The share of properties held by landlords within limited companies has more than doubled over the course of the last five years, with new purchases now almost exclusively bought within such structures, Foundation Home Loans has revealed.
The firm’s latest landlord research for Q4 2024 showed that 74% of all properties were held within a limited company, compared to 36% in Q1 2020.
Across the same period, the average number of properties held within a limited company increased from 6.3 to 10.6.
Foundation’s survey of 789 landlords also revealed that landlords operating with at least some of their properties in a limited company tend to have "significantly larger portfolios", at around 14.4 on average, compared to those holding all their properties in an individual name, which sits at 5.2 on average.
Furthermore, 22% of landlords now own at least property within a limited company, with 9% holding their entire portfolio this way.
Director of sales at Foundation, Grant Hendry, said: "The shift towards landlords holding their properties within a limited company structure is clear to see from the latest results of our landlord trends report.

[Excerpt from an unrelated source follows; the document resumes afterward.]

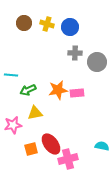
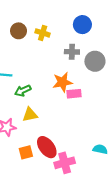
brown circle: (24, 23) -> (19, 31), moved
yellow cross: (47, 24) -> (43, 33), moved
blue circle: (70, 27) -> (82, 25), moved
orange star: (58, 90) -> (62, 82), moved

Indeed, almost all new purchases by landlords are within a limited company, which perhaps tells you all you need to know about the impact of the cut to mortgage interest tax relief on individuals and the need for landlords to incorporate in order not to be hit by this.
"At the same time, landlords of all sizes are recognising the ongoing need for diversification, particularly across property type, which can often deliver a more sizeable rental yield than ‘traditional’ properties."
Foundation also found that a wider number of landlords appear more willing to purchase and hold specialist property types, such as HMOs and MUFBs.
While landlords are still more likely to own terraced houses (62%) and individual flats (52%), 10% now own a block of individual flats.
Hendry added: "One of the ongoing trends we have seen for some time is that of landlords seeking out these different property types, often housing multiple tenants in either HMO or multi-unit freehold block structures, because there is strong tenant demand and due to the allure of higher yields.
"We are likely to see established landlords much more interested in such portfolio diversification."